[Records from a collection]
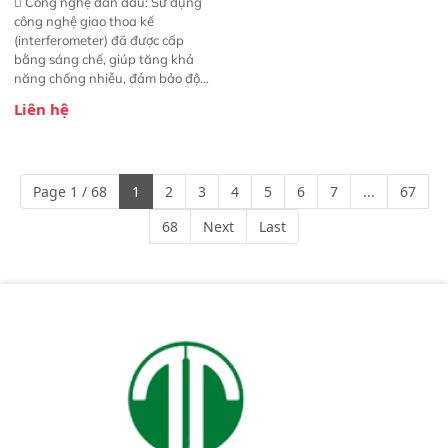
 Công nghệ dẫn đầu: Sử dụng
công nghệ giao thoa kế
(interferometer) đã được cấp
bằng sáng chế, giúp tăng khả
năng chống nhiễu, đảm bảo độ
ổn định và giảm tần suất lỗi. 
Liên hệ
Phạm vi ứng dụng rộng: Đáp ứng
nhu cầu kiểm tra đa dạng mẫu
mã và thông số trong nhiều
ngành công nghiệp khác nhau. 
Page 1 / 68
1
2
3
4
5
6
7
...
67
Độ nhạy cao: Trang bị đầu dò
InGaAs độ nhạy cao, cung cấp
68
Next
Last
phản hồi phổ tuyến tính đầy đủ,
đảm bảo độ chính xác và khả
năng lặp lại tối ưu.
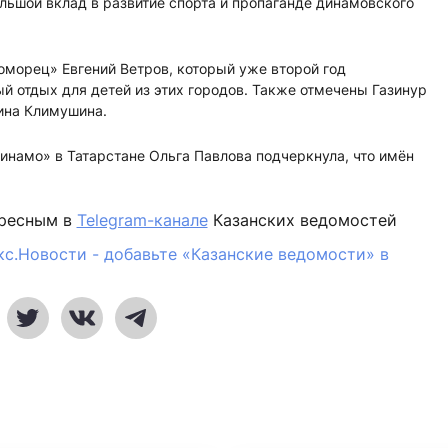
льшой вклад в развитие спорта и пропаганде динамовского
оморец» Евгений Ветров, который уже второй год
й отдых для детей из этих городов. Также отмечены Газинур
ина Климушина.
намо» в Татарстане Ольга Павлова подчеркнула, что имён
ересным в
Telegram-канале
Казанских ведомостей
кс.Новости - добавьте «Казанские ведомости» в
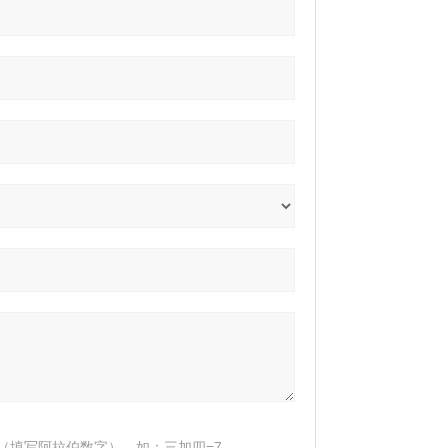
（填写阿拉伯数字），如：三加四=7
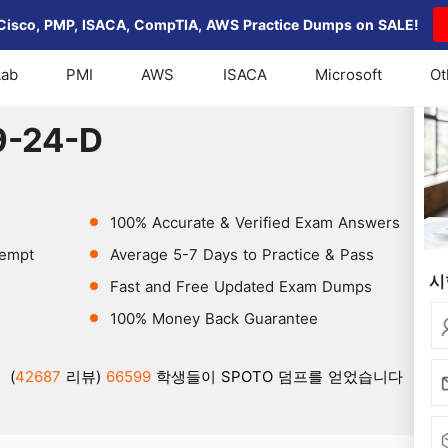
Cisco, PMP, ISACA, CompTIA, AWS Practice Dumps on SALE!
Lab
PMI
AWS
ISACA
Microsoft
Ot
59-24-D
9-24-D
100% Accurate & Verified Exam Answers
tempt
Average 5-7 Days to Practice & Pass
시
Fast and Free Updated Exam Dumps
100% Money Back Guarantee
(
42687
리뷰)
66599
학생들이 SPOTO 덤프를 얻었습니다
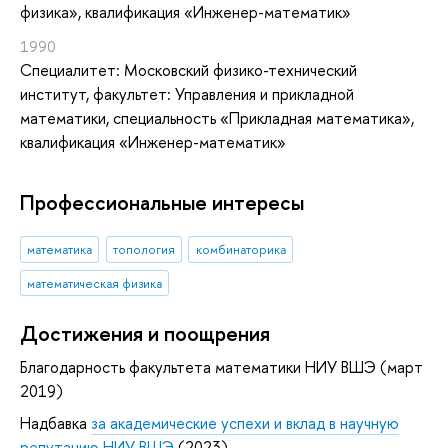
физика», квалификация «Инженер-математик»
1990
Специалитет: Московский физико-технический
институт, факультет: Управления и прикладной
математики, специальность «Прикладная математика»,
квалификация «Инженер-математик»
Профессиональные интересы
математика
топология
комбинаторика
математическая физика
Достижения и поощрения
Благодарность факультета математики НИУ ВШЭ (март
2019)
Надбавка
за академические успехи и вклад в научную
репутацию НИУ ВШЭ
(2023)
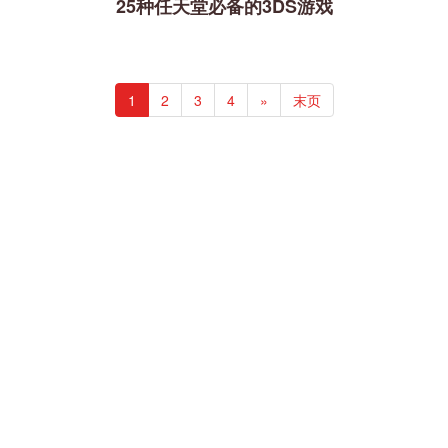
25种任天堂必备的3DS游戏
1
2
3
4
»
末页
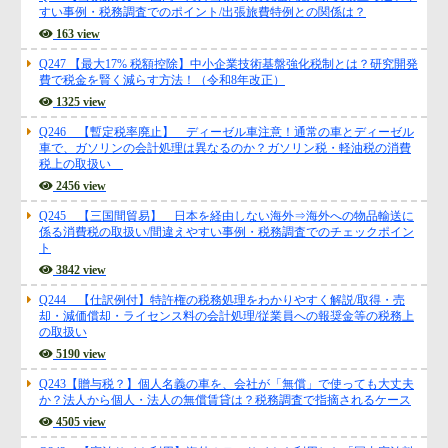
すい事例・税務調査でのポイント/出張旅費特例との関係は？
163 view
Q247 【最大17% 税額控除】中小企業技術基盤強化税制とは？研究開発
費で税金を賢く減らす方法！（令和8年改正）
1325 view
Q246 【暫定税率廃止】 ディーゼル車注意！通常の車とディーゼル
車で、ガソリンの会計処理は異なるのか？ガソリン税・軽油税の消費
税上の取扱い
2456 view
Q245 【三国間貿易】 日本を経由しない海外⇒海外への物品輸送に
係る消費税の取扱い/間違えやすい事例・税務調査でのチェックポイン
ト
3842 view
Q244 【仕訳例付】特許権の税務処理をわかりやすく解説/取得・売
却・減価償却・ライセンス料の会計処理/従業員への報奨金等の税務上
の取扱い
5190 view
Q243【贈与税？】個人名義の車を、会社が「無償」で使っても大丈夫
か？法人から個人・法人の無償賃貸は？税務調査で指摘されるケース
4505 view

Exercise requirements: Every line above that holds the word "квалификация" should be copied out.

Task answer:
физика», квалификация «Инженер-математик»
квалификация «Инженер-математик»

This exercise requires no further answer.